Sebastian (german actor August Diehl, who walks the line between creepy and charming) even describes his job as ‘doing nothing’ which is reminiscent of Hugh Grants character in About a Boy. These two worlds come together when Sebastian decides to step up their games (in shades of Hitchcock’s Rope). He sees Kallmann sleeping on a bench in front of a Vienna train station and decides it would be funny to throw this man into the trunk of their car and drive them across the Czech border and deposit him in front of a very different train station. This goes too far for his friend and Sebastians would-be girlfriend not only threatens to call the police on them, but also goes across the border to look for the homeless man across the help of the joke-telling barfly.
The movie takes place at the crossroads of Sartre's existentialism and law of karma. The entire collection of characters in the film are almost completly unlikable, neither Sebastian nor Kallmann are anywhere near saints, and this applies in a lesser degree to the supporting characters. It is fascinating to watch them deal with life outside of their safe-zones and what fate throws at them. The trials and tribulations of the somewhat free-form plot are more blackly comic than dramatically straight.

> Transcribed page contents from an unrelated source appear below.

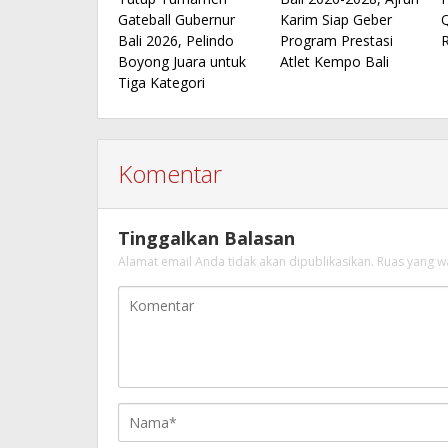
Gateball Gubernur
Karim Siap Geber
Bali 2026, Pelindo
Program Prestasi
Boyong Juara untuk
Atlet Kempo Bali
Tiga Kategori
Komentar
Tinggalkan Balasan
Alamat email Anda tidak akan dipublikasikan.
Ruas yang w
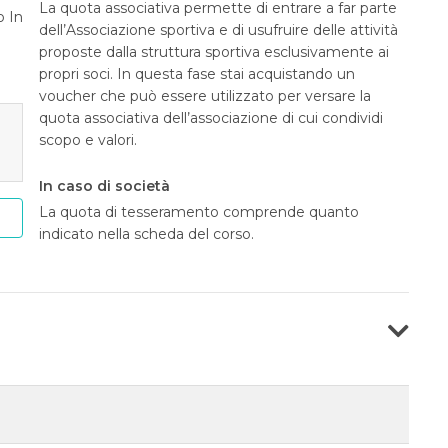
La quota associativa permette di entrare a far parte
o In
dell’Associazione sportiva e di usufruire delle attività
proposte dalla struttura sportiva esclusivamente ai
propri soci. In questa fase stai acquistando un
voucher che può essere utilizzato per versare la
quota associativa dell’associazione di cui condividi
scopo e valori.
In caso di società
La quota di tesseramento comprende quanto
indicato nella scheda del corso.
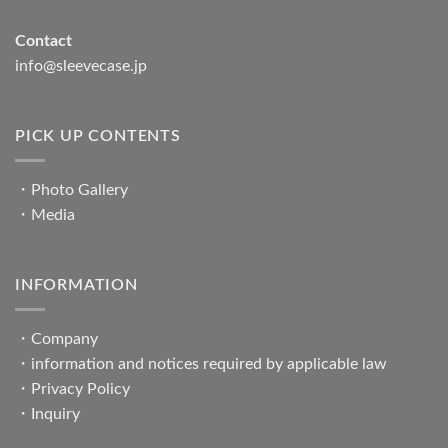
Contact
info@sleevecase.jp
PICK UP CONTENTS
・
Photo Gallery
・
Media
INFORMATION
・
Company
・
information and notices required by applicable law
・
Privacy Policy
・
Inquiry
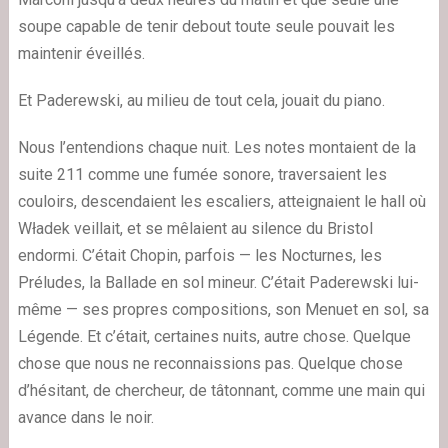
soupe capable de tenir debout toute seule pouvait les
maintenir éveillés.
Et Paderewski, au milieu de tout cela, jouait du piano.
Nous l’entendions chaque nuit. Les notes montaient de la
suite 211 comme une fumée sonore, traversaient les
couloirs, descendaient les escaliers, atteignaient le hall où
Władek veillait, et se mêlaient au silence du Bristol
endormi. C’était Chopin, parfois — les Nocturnes, les
Préludes, la Ballade en sol mineur. C’était Paderewski lui-
même — ses propres compositions, son Menuet en sol, sa
Légende. Et c’était, certaines nuits, autre chose. Quelque
chose que nous ne reconnaissions pas. Quelque chose
d’hésitant, de chercheur, de tâtonnant, comme une main qui
avance dans le noir.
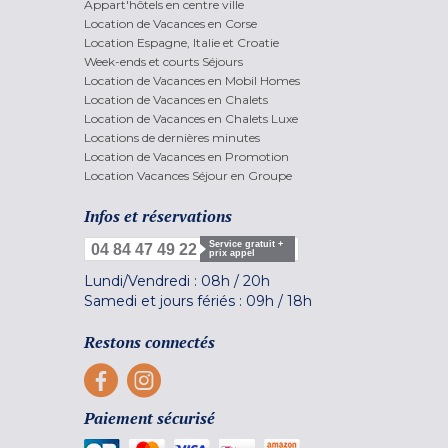
Appart'hôtels en centre ville
Location de Vacances en Corse
Location Espagne, Italie et Croatie
Week-ends et courts Séjours
Location de Vacances en Mobil Homes
Location de Vacances en Chalets
Location de Vacances en Chalets Luxe
Locations de dernières minutes
Location de Vacances en Promotion
Location Vacances Séjour en Groupe
Infos et réservations
Service gratuit +
04 84 47 49 22
prix appel
Lundi/Vendredi :
08h
/
20h
Samedi et jours fériés :
09h
/
18h
Restons connectés
Paiement sécurisé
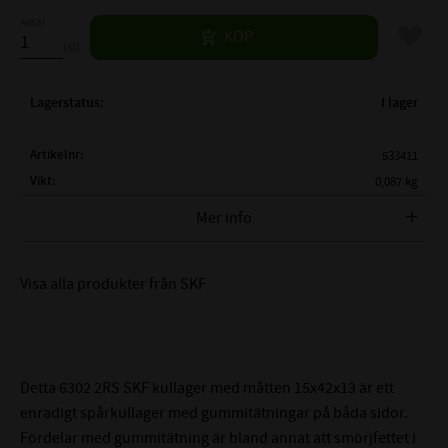
Antal
Lägg til
KÖP
st
Lagerstatus
I lager
Artikelnr
533411
Vikt
0,087 kg
Tillverkare
SKF
Mer info
FULLSTÄNDIG SKF BETECKNING:
SKF 6302 2RSH
Visa alla produkter från SKF
( d )
INNERDIAMETER:
15 mm
( D )
YTTERDIAMETER:
42 mm
( B )
BREDD:
13 mm
2RSH - Gummitätning på
TÄTNING:
Detta 6302 2RS SKF kullager med måtten 15x42x13 är ett
båda sidor
enradigt spårkullager med gummitätningar på båda sidor.
CN - Normalt (0,003-
Fördelar med gummitätning är bland annat att smörjfettet i
LAGERSPEL / RADIALGLAPP:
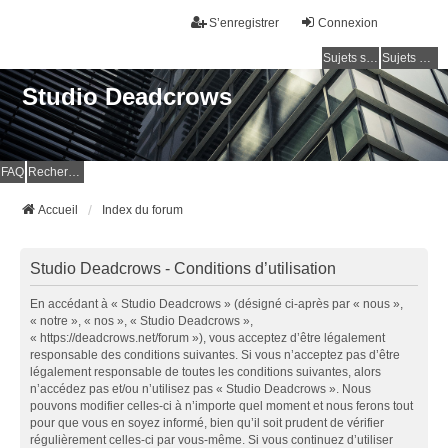
S’enregistrer
Connexion
Sujets sans réponse
Sujets actifs
Studio Deadcrows
FAQ
Rechercher
Accueil
Index du forum
Studio Deadcrows - Conditions d’utilisation
En accédant à « Studio Deadcrows » (désigné ci-après par « nous »,
« notre », « nos », « Studio Deadcrows »,
« https://deadcrows.net/forum »), vous acceptez d’être légalement
responsable des conditions suivantes. Si vous n’acceptez pas d’être
légalement responsable de toutes les conditions suivantes, alors
n’accédez pas et/ou n’utilisez pas « Studio Deadcrows ». Nous
pouvons modifier celles-ci à n’importe quel moment et nous ferons tout
pour que vous en soyez informé, bien qu’il soit prudent de vérifier
régulièrement celles-ci par vous-même. Si vous continuez d’utiliser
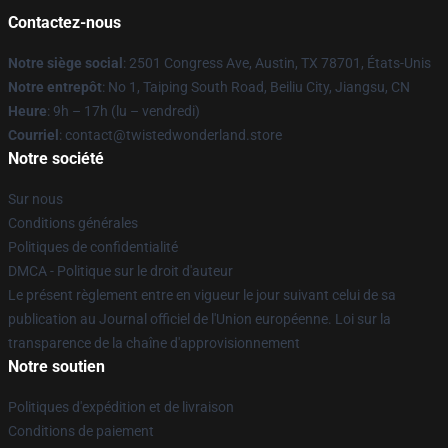
Contactez-nous
Notre siège social
: 2501 Congress Ave, Austin, TX 78701, États-Unis
Notre entrepôt
: No 1, Taiping South Road, Beiliu City, Jiangsu, CN
Heure
: 9h – 17h (lu – vendredi)
Courriel
: contact@twistedwonderland.store
Notre société
Sur nous
Conditions générales
Politiques de confidentialité
DMCA - Politique sur le droit d'auteur
Le présent règlement entre en vigueur le jour suivant celui de sa
publication au Journal officiel de l'Union européenne. Loi sur la
transparence de la chaîne d'approvisionnement
Notre soutien
Politiques d'expédition et de livraison
Conditions de paiement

Where the film really shines however, is in the sound design. A subtle techno hum as Sebastian and his friend drive around town or the cracking of ice on a lake as Kallmann wanders the Czech wilderness. There are some nice surreal touches in the film which work quite well, including the most creepy use of garden gnomes that I’ve come across. Moments such as deer wandering around downtown Vienna or the most chaste (but strange) prostitution ritual in Jakarta, Indonesia nicely reflect the characters inner states, even if they remain largely powerless at the hands of fate. Apparently the row of "prostitutes" are real, and somewhat of a tangent from Glawogger's previous documentary, "Workingman's Death."
Any movie that understands that a man dressed as a woman is comic, where a woman dressed as a man is sexy is fine in my book. Proving yet again that Black comedy is best made from countries with cold climes, Slumming is certainly worth a look.